11-09-2010 01:32 PM
You may want to go get your favorite beverage (at this point, I suggest a good strong Scotch) and some munchies....this one is a doosy.
I've installed the new BES 5.0.2 server:
W2K8 64 Bit
SQL 2005 Express SP3 on local machine
I've upgraded our Old BES to 4.0.7 so we can use the transporter:
2 NICs, one disabled
I have a test server:
SQL 2005 SP3
I ran the transporter on a few test users and everything went like a charm. I declared the system ready to start testing with production users the following Monday. (First mistake) My boss asked for me to move him right away as a test on the Friday before testing was to begin. KaBOOM. The migration said it completed, but he couldn't send or receive any emails and the device simply locked up.
At 3:00 on a Friday afternoon.
I tried activating him directly to the new server and it would get to the "Synchronizing" screen and sit at 0%. Then it wouldn't remove him from the new BES, he was stuck in the Queue. I called RIM and they didn't find the answer and it was end of day on a Friday so I reactivated my boss on the 4.0.7 server (took seconds) and capped it until Monday morning. Monday comes and I test another user and it works out just fine so we try the boss again and once again the transporter says it worked, but the handheld won't send or receive. Back onto the phone with RIM.
I spent from 9:30 AM until 4:00PM on the phone with RIM and we're no further than we were before. Here's what I was able to deduce and what RIM noted:
There seems to be some sort of communication DELAY between the new BES and the ONE mail server in our organization. (we have less than 12, more than 6) This can most notably be observed when running "iemstest". If I run that test from the new BES to any other user on any other server, it takes about 6 seconds. Users on the mail server in question take 1 minute and 40 seconds. If I run "iemstest" on the test BES server to the mail server in question it takes about 2 seconds, and from the 4.0 server about the same.
If I activate a user from the mail server in question, they will activate but it sits at "Synchronizing - 0%". If I let a handheld sit long enough (well over an hour) it will progress. I didn't bother letting it finish, but it got to 16% before it re-entered it's state of sitting idle.

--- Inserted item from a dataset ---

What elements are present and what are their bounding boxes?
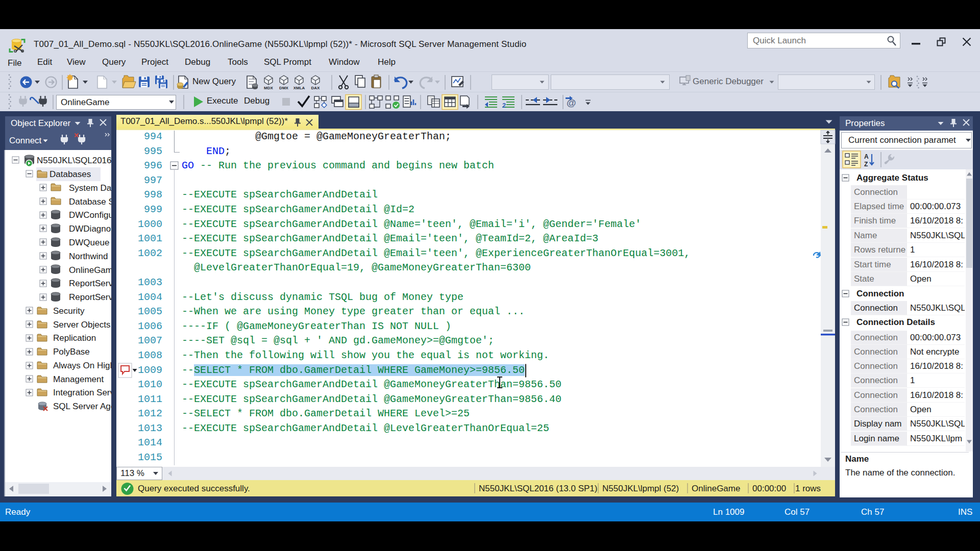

There are no errors showing in any logs, and RIM states everything is working: just painfully slow to users on the mail server in question. We have tried reinstalling the CDO on the new BES to no avail. I swapped out the older version of the CDO on the test BES with the new version and it still works with no issues. I've rebooted the new BES several times and we even vMotioned the server to a new host to see if there was a NIC issue on the original, all to no avail.
RIM has more or less washed their hands of it stating there is a communication issue between the 2 boxes but they have no idea what or how and state that nothing appears to be wrong and they don't know why iemstest drags between the boxes. Since all other BES servers can talk to this box with no issue, I don't think it's the mail server; however, the new BES can talk to all the other mail servers with no issue so this problem is very specific to BES communication from the new BES to JUST this server.
Spotlight on Exchange shows the health of the Exchange server in question is fine, ping times are normal, nothing in any of the event logs of BES logs indicate an issue. I suspect there is some sort of MAPI/CDO issue stuck between this BES and the mail server but I have no way of testing that or knowing what to look for.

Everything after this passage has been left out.